By Mark Churchmichael, Head of Tax and Compliance
With the Federal Budget now only weeks away, tax reform is once again dominating the conversation. From what’s being reported in recent days, a number of the measures under consideration sit squarely in territory that matters to private clients.
At Stewart & Smith, there are three areas we’re paying particularly close attention to in the lead-up to 12 May:
- The capital gains tax (CGT) discount
- Negative gearing
- Family trusts
Most of the commentary to date has framed these as levers to address housing affordability and intergenerational equity. That framing is fair enough, but the practical reality is that these same levers sit at the heart of how a lot of private wealth in Australia is built, held and passed on.
1. The CGT discount
The headline possibility here is a reduction in the 50% discount – with figures around 33% doing the rounds. If that change materialises, the detail will matter as much as the headline rate. A few of the open questions on our radar:
- Would any change apply only to assets acquired from a future date, or would it reach back to existing holdings?
- Could newly built housing be treated differently from the broader pool of assets?
- Might certain asset classes – listed shares, for example – be carved out?
- How will those changes translate into self-managed superannuation funds?
2. Negative gearing
Rather than one clean proposal, what’s been floated here is more of a menu. The measures reportedly on the table include:
- Limiting deductibility to new-build properties only
- Capping the amount of rental loss that can be offset against other income
- Tying access to the number of investment properties an individual holds. Some commentators have listed that number as two.

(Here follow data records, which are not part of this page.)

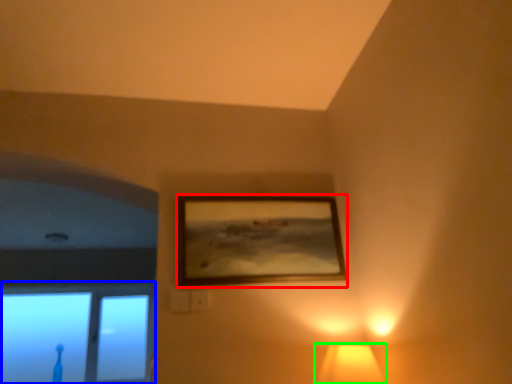 Question: Which object is the farthest from picture frame (highlighted by a red box)? Choose among these: window (highlighted by a blue box) or lamp (highlighted by a green box).

Choices:
 (A) window
 (B) lamp

Answer: (A) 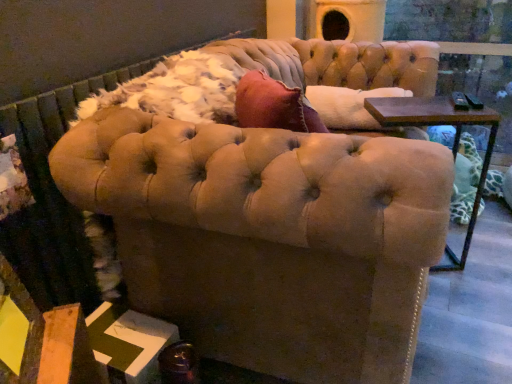 Question: Does point (503, 69) appear closer or farther from the camera than point (140, 162)?

Choices:
 (A) closer
 (B) farther

Answer: (B)

Question: Would you say transparent glass door at upper right is to the left or to the right of suede beige chair at center in the picture?

Choices:
 (A) right
 (B) left

Answer: (A)

Question: From the image's perspective, is transparent glass door at upper right located above or below suede beige chair at center?

Choices:
 (A) below
 (B) above

Answer: (B)

Question: Considering their positions, is suede beige chair at center located in front of or behind transparent glass door at upper right?

Choices:
 (A) front
 (B) behind

Answer: (A)

Question: Choose the correct answer: Is suede beige chair at center inside transparent glass door at upper right or outside it?

Choices:
 (A) outside
 (B) inside

Answer: (A)

Question: From a real-world perspective, relative to transparent glass door at upper right, is suede beige chair at center vertically above or below?

Choices:
 (A) above
 (B) below

Answer: (B)

Question: Considering the positions of suede beige chair at center and transparent glass door at upper right in the image, is suede beige chair at center bigger or smaller than transparent glass door at upper right?

Choices:
 (A) small
 (B) big

Answer: (B) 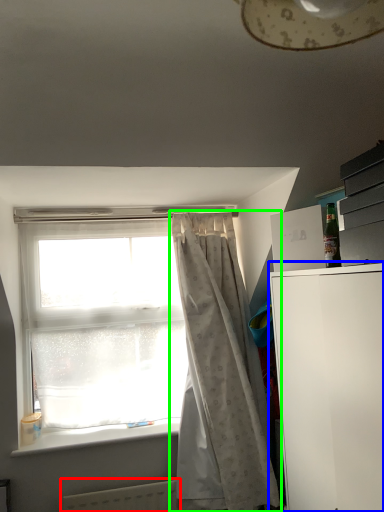 Question: Considering the real-world distances, which object is closest to radiator (highlighted by a red box)? file cabinet (highlighted by a blue box) or curtain (highlighted by a green box).

Choices:
 (A) file cabinet
 (B) curtain

Answer: (B)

Any one of these in isolation would shift the numbers for a meaningful group of investors. A combination of them would reshape the strategy entirely.
3. Family trusts
This one has attracted less airtime than CGT and negative gearing, but it’s arguably the sleeper issue. Treasury has, on reports, looked at applying a minimum tax rate to trust distributions – somewhere in the 25–30% range. For clients with long-standing trust structures, that would be a material shift in how distributions are planned each year.
None of this is settled, and plenty of it may not land in the Budget papers at all. But the range of areas reportedly in play is broad enough that it’s worth private clients – and their advisers – thinking about where their current arrangements would be most exposed if any of these ideas moved from rumour to policy.
As always with tax reform, it’s not just what changes, but when it takes effect and how transitional rules are drawn that will determine the real-world impact.
We’ll keep tracking the commentary between now and 12 May and share further thoughts as things firm up.